(DATASET EXCERPTS begins)

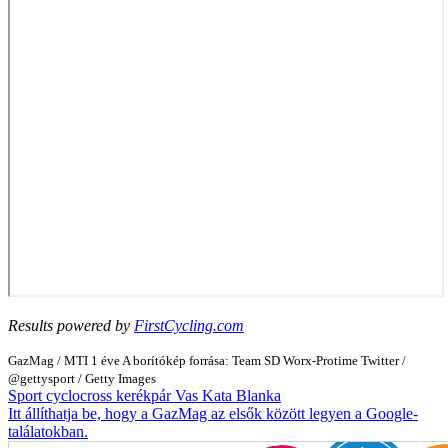
Results powered by
FirstCycling.com
GazMag
/
MTI
1 éve
A borítókép forrása: Team SD Worx-Protime Twitter /
@gettysport / Getty Images
Sport
cyclocross
kerékpár
Vas Kata Blanka
Itt állíthatja be, hogy a GazMag az elsők között legyen a Google-
találatokban.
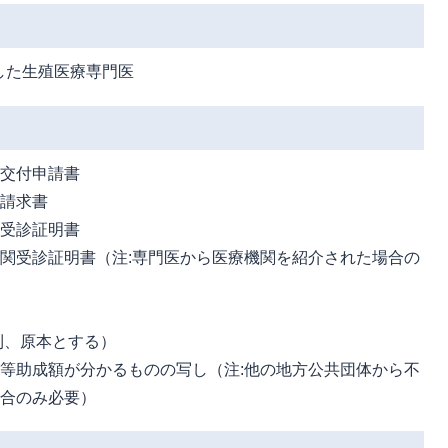
した生殖医療専門医
金交付申請書
金請求書
医受診証明書
関受診証明書（注:専門医から医療機関を紹介された場合の
則、原本とする）
等助成額が分かるものの写し（注:他の地方公共団体から不
場合のみ必要）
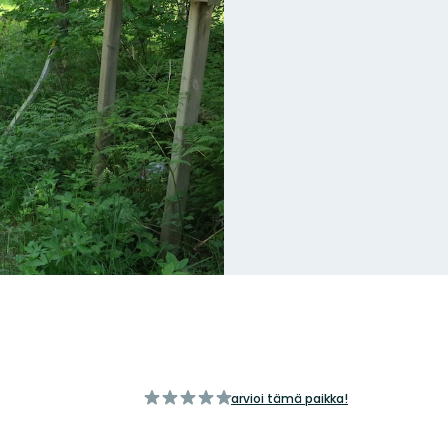
/5
arvioi tämä paikka!
tähteä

(DATASET EXCERPTS ends)

▸ WORK ITEM:
Your task is to copy each line of the data above that holds "GazMag".

▸ SOLUTION TO THE PROBLEM:
GazMag
Itt állíthatja be, hogy a GazMag az elsők között legyen a Google-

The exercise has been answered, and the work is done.